> **WHAT TO WORK ON**:
This exercise calls for every line of the listing below that contains the word "toggle".

──────── MATERIAL FOR THIS EXERCISE ────────

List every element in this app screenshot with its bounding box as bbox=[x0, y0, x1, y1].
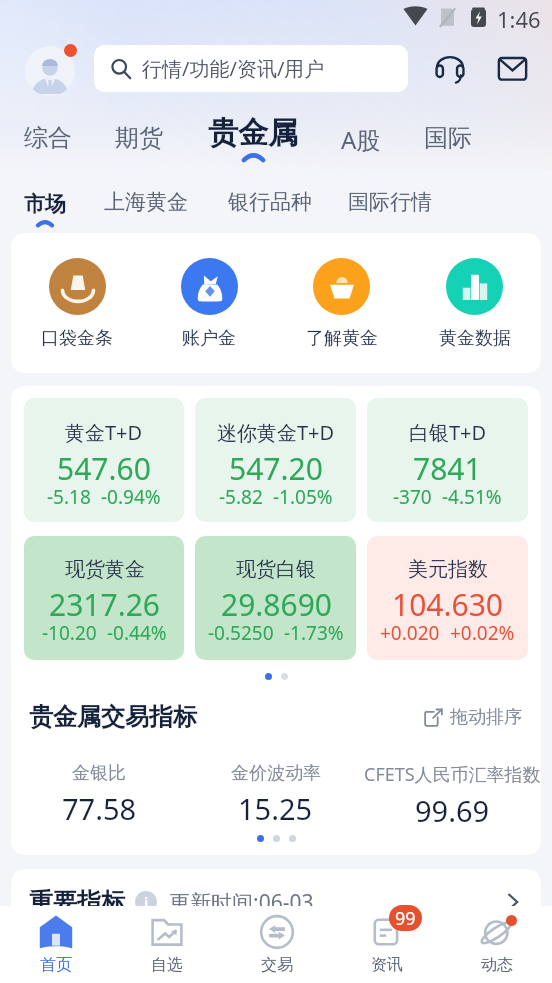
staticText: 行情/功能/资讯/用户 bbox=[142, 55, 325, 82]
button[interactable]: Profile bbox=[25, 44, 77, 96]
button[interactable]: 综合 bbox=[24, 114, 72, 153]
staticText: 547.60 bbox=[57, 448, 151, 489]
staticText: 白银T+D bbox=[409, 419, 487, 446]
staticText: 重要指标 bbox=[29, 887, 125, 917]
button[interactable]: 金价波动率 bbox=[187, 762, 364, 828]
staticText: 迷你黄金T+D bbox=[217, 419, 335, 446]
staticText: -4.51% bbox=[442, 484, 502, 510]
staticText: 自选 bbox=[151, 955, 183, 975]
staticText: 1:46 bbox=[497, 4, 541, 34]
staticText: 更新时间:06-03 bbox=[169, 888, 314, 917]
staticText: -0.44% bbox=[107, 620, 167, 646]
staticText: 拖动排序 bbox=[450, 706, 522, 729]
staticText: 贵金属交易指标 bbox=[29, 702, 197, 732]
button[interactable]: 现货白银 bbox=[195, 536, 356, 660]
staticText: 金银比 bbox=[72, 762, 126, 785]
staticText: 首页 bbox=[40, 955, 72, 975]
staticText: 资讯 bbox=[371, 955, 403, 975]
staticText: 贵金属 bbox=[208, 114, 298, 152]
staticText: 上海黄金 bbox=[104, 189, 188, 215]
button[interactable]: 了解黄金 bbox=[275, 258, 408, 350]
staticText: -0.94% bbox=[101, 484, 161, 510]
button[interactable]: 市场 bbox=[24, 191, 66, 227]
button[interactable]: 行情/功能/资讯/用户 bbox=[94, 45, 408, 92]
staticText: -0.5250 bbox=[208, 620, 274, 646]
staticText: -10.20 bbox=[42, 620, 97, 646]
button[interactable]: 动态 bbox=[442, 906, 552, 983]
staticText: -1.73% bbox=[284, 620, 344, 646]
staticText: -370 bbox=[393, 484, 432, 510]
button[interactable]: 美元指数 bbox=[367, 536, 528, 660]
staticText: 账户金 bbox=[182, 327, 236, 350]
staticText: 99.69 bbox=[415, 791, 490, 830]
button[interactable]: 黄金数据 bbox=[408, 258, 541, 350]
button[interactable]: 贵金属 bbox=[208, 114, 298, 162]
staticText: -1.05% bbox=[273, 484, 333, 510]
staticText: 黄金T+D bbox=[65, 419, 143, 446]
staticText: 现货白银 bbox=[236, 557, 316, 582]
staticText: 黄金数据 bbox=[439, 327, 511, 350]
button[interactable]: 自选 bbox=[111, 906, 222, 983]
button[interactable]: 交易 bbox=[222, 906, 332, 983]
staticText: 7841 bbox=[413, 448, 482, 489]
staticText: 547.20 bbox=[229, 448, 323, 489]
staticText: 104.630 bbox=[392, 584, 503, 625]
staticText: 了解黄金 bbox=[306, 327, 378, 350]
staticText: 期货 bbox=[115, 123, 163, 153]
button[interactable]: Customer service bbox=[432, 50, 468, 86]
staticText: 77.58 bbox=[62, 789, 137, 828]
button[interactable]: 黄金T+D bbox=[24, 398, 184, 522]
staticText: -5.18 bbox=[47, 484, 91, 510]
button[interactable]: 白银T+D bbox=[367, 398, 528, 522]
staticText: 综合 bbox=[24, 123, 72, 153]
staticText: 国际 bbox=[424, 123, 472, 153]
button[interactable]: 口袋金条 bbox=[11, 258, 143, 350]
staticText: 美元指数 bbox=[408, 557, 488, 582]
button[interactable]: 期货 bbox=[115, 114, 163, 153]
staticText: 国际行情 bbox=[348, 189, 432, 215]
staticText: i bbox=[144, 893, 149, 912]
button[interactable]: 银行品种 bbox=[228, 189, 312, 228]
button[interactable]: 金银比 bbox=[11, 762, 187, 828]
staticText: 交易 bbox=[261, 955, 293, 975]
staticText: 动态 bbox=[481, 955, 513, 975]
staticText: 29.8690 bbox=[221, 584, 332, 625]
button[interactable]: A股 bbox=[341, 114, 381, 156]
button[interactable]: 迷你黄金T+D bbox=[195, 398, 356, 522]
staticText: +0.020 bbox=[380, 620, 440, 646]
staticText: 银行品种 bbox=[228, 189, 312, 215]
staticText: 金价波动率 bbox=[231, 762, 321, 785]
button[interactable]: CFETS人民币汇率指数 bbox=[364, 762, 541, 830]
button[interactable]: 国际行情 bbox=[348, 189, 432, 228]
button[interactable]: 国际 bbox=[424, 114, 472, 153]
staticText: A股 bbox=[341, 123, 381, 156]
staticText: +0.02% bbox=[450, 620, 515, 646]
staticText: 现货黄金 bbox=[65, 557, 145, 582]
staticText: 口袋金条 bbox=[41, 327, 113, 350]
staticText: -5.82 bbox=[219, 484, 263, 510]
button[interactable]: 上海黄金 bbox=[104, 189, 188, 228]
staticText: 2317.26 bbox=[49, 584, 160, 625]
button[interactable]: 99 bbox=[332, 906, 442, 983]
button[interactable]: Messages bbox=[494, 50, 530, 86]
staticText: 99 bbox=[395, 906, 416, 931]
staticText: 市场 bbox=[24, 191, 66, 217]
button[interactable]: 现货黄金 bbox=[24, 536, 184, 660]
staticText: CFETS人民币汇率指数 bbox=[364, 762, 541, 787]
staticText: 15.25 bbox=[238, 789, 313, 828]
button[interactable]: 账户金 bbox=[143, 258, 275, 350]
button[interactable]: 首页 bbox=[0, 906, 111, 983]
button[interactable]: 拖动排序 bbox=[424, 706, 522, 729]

────────
──────── MATERIAL FOR THIS EXERCISE ────────

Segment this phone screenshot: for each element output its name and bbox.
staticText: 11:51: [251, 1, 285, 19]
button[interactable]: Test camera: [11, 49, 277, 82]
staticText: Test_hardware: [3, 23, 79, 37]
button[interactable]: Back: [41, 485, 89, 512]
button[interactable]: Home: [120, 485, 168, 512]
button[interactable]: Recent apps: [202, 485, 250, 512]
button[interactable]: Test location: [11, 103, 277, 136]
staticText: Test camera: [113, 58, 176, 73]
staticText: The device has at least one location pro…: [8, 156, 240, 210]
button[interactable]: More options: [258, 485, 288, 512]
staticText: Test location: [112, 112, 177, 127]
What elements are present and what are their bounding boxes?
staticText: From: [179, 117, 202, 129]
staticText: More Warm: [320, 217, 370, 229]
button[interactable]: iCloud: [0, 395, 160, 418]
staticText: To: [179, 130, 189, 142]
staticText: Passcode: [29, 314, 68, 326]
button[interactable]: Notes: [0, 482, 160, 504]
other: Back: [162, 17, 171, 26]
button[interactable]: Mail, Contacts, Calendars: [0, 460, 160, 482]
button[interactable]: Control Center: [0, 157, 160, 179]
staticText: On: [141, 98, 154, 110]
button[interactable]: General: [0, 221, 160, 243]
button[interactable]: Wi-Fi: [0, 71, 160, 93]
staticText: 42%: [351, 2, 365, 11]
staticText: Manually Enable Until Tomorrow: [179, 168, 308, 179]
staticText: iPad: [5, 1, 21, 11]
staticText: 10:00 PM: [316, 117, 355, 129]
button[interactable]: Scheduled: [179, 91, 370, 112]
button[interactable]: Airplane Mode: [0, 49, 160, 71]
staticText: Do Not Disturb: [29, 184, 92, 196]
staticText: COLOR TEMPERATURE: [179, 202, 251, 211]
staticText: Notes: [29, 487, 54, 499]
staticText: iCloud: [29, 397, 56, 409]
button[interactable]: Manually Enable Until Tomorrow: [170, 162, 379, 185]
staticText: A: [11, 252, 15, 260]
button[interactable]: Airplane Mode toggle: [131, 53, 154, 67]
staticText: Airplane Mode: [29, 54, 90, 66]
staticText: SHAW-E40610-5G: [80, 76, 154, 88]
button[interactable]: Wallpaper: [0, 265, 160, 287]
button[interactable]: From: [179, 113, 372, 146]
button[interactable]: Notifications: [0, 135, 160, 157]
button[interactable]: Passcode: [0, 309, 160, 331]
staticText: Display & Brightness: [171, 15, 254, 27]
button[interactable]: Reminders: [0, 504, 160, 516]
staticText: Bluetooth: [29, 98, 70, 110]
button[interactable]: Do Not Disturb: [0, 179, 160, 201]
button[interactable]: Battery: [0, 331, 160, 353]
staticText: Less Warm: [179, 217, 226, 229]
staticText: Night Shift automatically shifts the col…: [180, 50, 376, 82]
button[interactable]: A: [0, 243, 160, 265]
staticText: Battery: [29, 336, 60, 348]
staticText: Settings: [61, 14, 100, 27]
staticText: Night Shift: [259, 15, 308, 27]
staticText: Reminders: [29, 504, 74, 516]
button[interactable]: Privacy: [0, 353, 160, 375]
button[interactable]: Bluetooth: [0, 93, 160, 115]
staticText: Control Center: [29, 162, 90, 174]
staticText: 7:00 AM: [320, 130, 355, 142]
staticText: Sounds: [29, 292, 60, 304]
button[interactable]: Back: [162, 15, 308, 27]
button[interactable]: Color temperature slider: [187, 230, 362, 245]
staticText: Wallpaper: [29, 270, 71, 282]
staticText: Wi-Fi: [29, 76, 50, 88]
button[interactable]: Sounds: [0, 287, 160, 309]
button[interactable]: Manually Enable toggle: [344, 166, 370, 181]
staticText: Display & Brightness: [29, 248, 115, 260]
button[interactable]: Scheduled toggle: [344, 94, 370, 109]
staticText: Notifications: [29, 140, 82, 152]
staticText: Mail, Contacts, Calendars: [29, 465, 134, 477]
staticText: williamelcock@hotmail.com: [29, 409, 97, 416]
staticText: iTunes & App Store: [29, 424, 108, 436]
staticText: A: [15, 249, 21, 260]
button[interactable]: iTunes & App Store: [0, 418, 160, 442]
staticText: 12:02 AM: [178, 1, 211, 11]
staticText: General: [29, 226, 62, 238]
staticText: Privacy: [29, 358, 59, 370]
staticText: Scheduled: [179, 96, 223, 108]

────────
──────── MATERIAL FOR THIS EXERCISE ────────

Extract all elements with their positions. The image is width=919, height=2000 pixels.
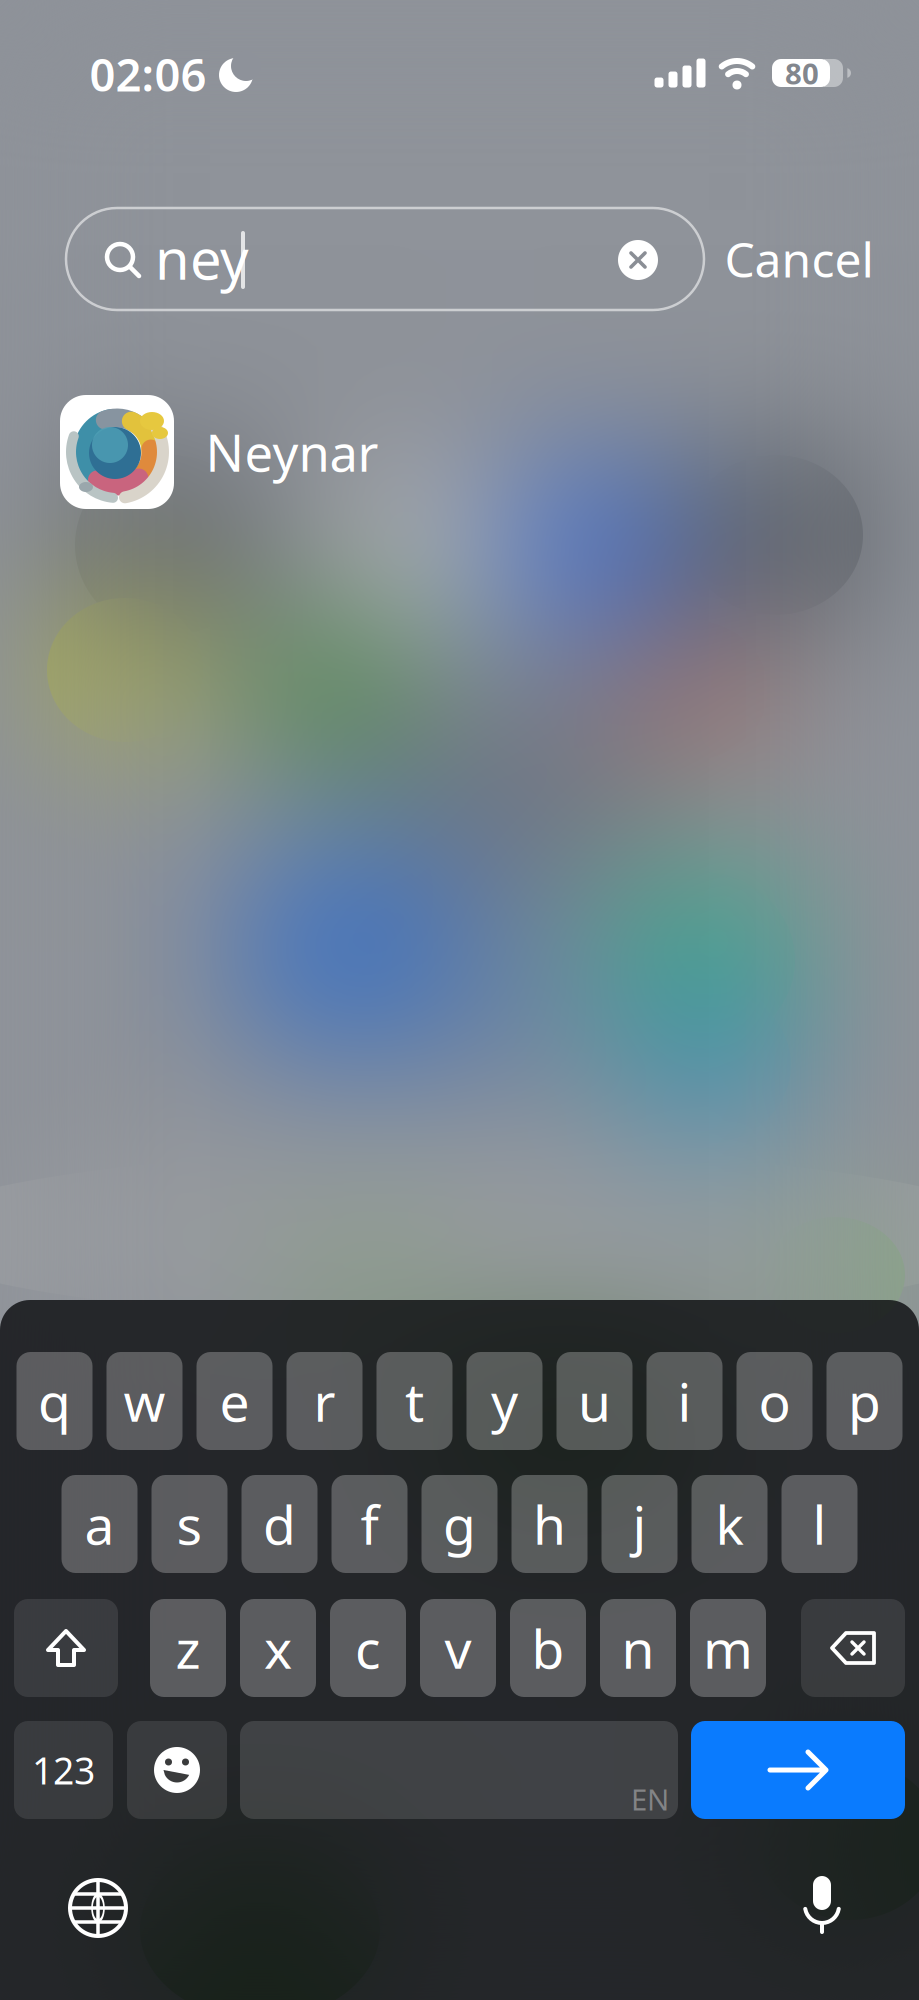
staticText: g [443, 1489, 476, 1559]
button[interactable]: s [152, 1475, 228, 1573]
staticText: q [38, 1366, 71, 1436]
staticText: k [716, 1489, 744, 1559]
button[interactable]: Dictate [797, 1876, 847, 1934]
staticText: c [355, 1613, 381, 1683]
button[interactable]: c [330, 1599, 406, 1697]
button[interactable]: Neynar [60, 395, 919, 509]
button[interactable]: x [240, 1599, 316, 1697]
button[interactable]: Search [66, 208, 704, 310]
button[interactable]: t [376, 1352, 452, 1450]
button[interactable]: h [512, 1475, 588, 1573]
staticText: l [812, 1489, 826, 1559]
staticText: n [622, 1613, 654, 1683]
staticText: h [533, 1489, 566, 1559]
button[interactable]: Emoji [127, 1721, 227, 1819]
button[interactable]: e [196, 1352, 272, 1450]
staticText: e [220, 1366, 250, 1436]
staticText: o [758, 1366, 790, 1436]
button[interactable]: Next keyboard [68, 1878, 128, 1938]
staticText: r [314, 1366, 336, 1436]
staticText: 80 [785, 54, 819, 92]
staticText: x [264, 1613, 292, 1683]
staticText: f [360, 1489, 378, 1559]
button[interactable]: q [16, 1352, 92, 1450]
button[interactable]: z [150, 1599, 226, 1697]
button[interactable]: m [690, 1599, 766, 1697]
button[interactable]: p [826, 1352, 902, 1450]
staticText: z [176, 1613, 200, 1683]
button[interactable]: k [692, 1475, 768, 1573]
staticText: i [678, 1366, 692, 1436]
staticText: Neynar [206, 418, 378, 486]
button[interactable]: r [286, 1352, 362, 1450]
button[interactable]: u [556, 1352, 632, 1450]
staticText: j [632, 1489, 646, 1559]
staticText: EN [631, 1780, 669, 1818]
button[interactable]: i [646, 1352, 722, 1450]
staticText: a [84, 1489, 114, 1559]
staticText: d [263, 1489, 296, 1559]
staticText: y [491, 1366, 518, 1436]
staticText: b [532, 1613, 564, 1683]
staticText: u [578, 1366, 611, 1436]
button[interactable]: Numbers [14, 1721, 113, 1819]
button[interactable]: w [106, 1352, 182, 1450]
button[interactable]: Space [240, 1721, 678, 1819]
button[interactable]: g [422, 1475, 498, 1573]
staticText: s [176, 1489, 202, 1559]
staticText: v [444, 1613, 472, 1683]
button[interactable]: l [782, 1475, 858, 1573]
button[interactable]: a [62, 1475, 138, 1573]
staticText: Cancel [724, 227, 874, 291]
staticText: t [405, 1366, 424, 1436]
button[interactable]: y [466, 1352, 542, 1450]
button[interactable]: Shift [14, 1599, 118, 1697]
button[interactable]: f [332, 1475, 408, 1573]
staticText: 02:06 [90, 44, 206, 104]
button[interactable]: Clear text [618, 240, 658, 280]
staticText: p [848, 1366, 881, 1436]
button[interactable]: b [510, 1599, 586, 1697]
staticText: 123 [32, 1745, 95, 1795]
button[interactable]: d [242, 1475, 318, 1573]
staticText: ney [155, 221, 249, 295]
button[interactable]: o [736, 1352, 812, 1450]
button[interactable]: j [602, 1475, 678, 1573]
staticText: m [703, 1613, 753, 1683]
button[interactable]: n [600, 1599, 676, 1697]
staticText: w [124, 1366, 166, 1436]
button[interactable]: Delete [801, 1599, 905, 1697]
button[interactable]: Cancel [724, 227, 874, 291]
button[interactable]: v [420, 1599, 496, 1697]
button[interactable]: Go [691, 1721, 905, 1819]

────────

> **WRITTEN ANSWER**:
button[interactable]: Airplane Mode toggle: [131, 53, 154, 67]
button[interactable]: Manually Enable toggle: [344, 166, 370, 181]
button[interactable]: Scheduled toggle: [344, 94, 370, 109]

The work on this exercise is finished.